Michigan professor 3D-printed murder victim's fingers to help police unlock dead man's phone. Not MI, it has happened, and is possible. 3D printing technologies can replicate the optical and electrical properties of human fingers, using only a high resolution photograph. This technology can be abused for Aadhaar pay. If there is OTP used as a further step, the biometrics step is not required.

Essentially, there is no reason to build a national biometrics database at all, even if it is airgapped. As mentioned before, it has been done before, then the government in question, (UK) realised what a terrible idea it was. 

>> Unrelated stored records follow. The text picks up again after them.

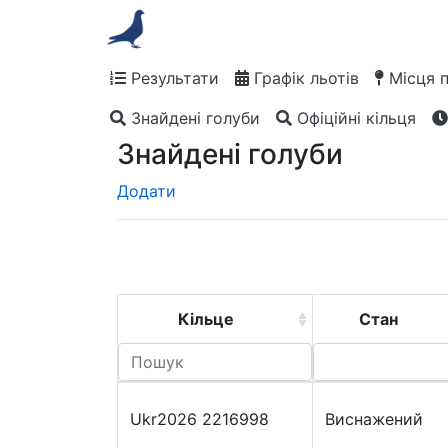
Результати
Графік льотів
Місця 
Знайдені голуби
Офіційні кільця
Знайдені голуби
Додати
Кільце
Стан
Ukr2026 2216998
Виснажений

Now there is option to delink biometrics from Aadhaar, but there is no option to sign up for Aadhaar without providing biometrics in the first place. That itself should indicate the intent of the authorities, and how the technology is going to be used against the people. 

Goa police have used a fingerprint lifted from a toilet seat to nab a child abuser. This was despite the UIDAI indicating to the Supreme court that the database was not meant to be used in criminal investigations. A 0.057 percent false positive rate is likely to affect lakhs of residents in India, considering the population. The UIDAI itself has given this figure. 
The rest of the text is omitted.